The once-sacrosanct touch-and-feel experience provided by stores is being replaced by digital commerce. Last year the holiday season witnessed the highest-ever levels of digital shopping and this trend will continue to grow. A United Nations Conference on Trade and Development study reflects this. Global retail e-commerce went up from 14% in 2019 to about 17% in 2020. The growth, says the report, is likely to be sustained during recovery. The most immediate impact of this trend is in the way digital commerce content is being re-shaped and is becoming rich. The experience is becoming exceptional, driven by re-engineered supply chains and powered by technologies like artificial intelligence (AI) and machine learning. Traditional players are being challenged by store-less businesses using advanced technologies. If your business is not using–or has no immediate plan to leverage–technology to disrupt markets, you are already in danger of losing competitive ground.

Digital marketing defines brand and product experience: The changes in e-commerce have been dramatic and quick to unfold, forcing a long-pending correction in outmoded methodologies. For example, the science of traditional segment-based marketing is being augmented by micro influencers and social media platforms. These changes are good, heralding a much-needed thrust towards greater efficiency, faster impact, and better returns. But this also means marketing campaigns can no longer afford to be broadly targeted. They must now use AI-led inferences to ensure they are focused and deliver better ROI on marketing spends.

Go virtual, engage and interact: In a virtual world it is difficult for consumers to understand products and arrive at accurate decisions. It therefore becomes the responsibility of the seller to provide shoppers with ways to interact with the product. This helps set expectations before they make a buying decision. The richer the content and more informative the interactivity, the easier it is for consumers to make a favorable decision. Some ways to improve interactivity is to use rich animation, live videos, an almost touch-and-feel experience using augmented reality, 360-degree product views, and stores as experience centers. Providing interactive digital contact centers with NLP-based voice commerce and advisor-led shopping powered by data and focused around experience are perfect ways to complete the customer journey.

Revolutionary business models: Among the more far-reaching impacts of digital commerce has been its ability to introduce new business models. Note the emergence of subscription models for groceries, personal care products, cosmetics, baby foods and diapers. Witness the rise of drop shipping that directly connects buyers to manufacturers, providing retailers the freedom to offer more SKUs without holding them. Observe the growing interest in disruptive real-time supply chain planning. And wrap your head around livestream shopping that is interactive, providing customers with instant answers to their questions. Livestream shopping even arms them with the ability to buy directly from the live stream with a simple check out link. Finally, there is a reversal of roles between buyers and sellers. Sellers can now become buyers and vice versa anytime they wish. This concept of bidirectional supply chain and re-commence increases the power of digital commerce platforms by several magnitudes.
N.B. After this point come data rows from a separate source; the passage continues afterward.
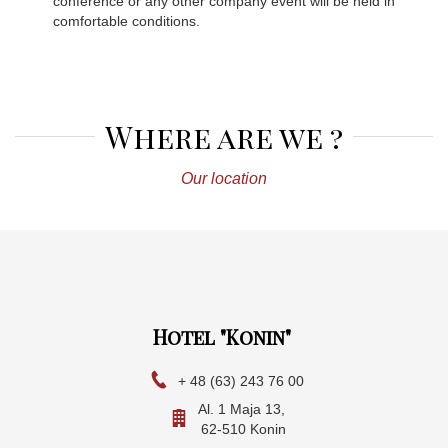
conference or any other company event will be held in
comfortable conditions.
Where are we ?
Our location
Hotel "Konin"
+ 48 (63) 243 76 00
Al. 1 Maja 13,
62-510 Konin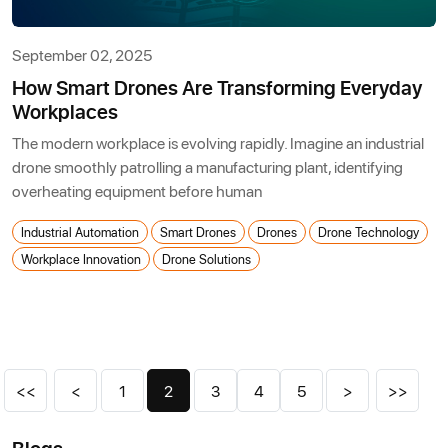
September 02, 2025
How Smart Drones Are Transforming Everyday
Workplaces
The modern workplace is evolving rapidly. Imagine an industrial
drone smoothly patrolling a manufacturing plant, identifying
overheating equipment before human
Industrial Automation
Smart Drones
Drones
Drone Technology
Workplace Innovation
Drone Solutions
<<
<
1
2
3
4
5
>
>>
Emotional loyalty over transactional loyalty: Changing customer lens and demographics–especially a whole new segment of digital-only customers–have heightened the expectations from brands and products. Consumers now want the best price, the best experience and same-day delivery. Many consumers will shift loyalties to anyone who provides better experience or the convenience of faster delivery. Same-day delivery, once considered a specialized offering, has become table stakes. Simultaneously, consumers expect sustainable practices from their brands. This means they will sacrifice same-day delivery for aggregated delivery. They will choose manufacturers who use eco-friendly colors, sustainable packaging, and electric vehicles to lower carbon footprint. Sustainable retail creates a positive brand impression with new age consumers. Many brands already follow eco-friendly practices but, unfortunately, have failed to communicate it to consumers. There could be several reasons for this: They may not have adequate data to support their claims of being eco-friendly or the data could be lying around in bits and pieces across the supply chain. Now is the time to get that data together and make it work to establish an emotional bond with consumers and influence changing markets.

Emergence of B2X: Even acknowledged leaders in the Consumer Packaged Goods (CPG) space have been grappling with these changes. Many are reaching out directly to their consumers, trying to figure out how to sell a single bottle (of say, beer) to the consumer versus sending a truck load of crates to retail partners. Their massive investments in market research have been supplanted by the urgency to understand individual consumers in a bid to launch products quickly and avoid going through complex partner set ups. But the B2B model now demands a B2C experience. After all, why should only retail consumers have the advantage of exciting engagement and convenience? As a result, what is emerging is a B2X mix where no segment can be relegated to the backburner.

The years 2020 and 2021 may count among the most difficult in the history of the industry but in hindsight the future will view them as being pivotal. Now is the time to take the technological leap of faith or risk being left behind.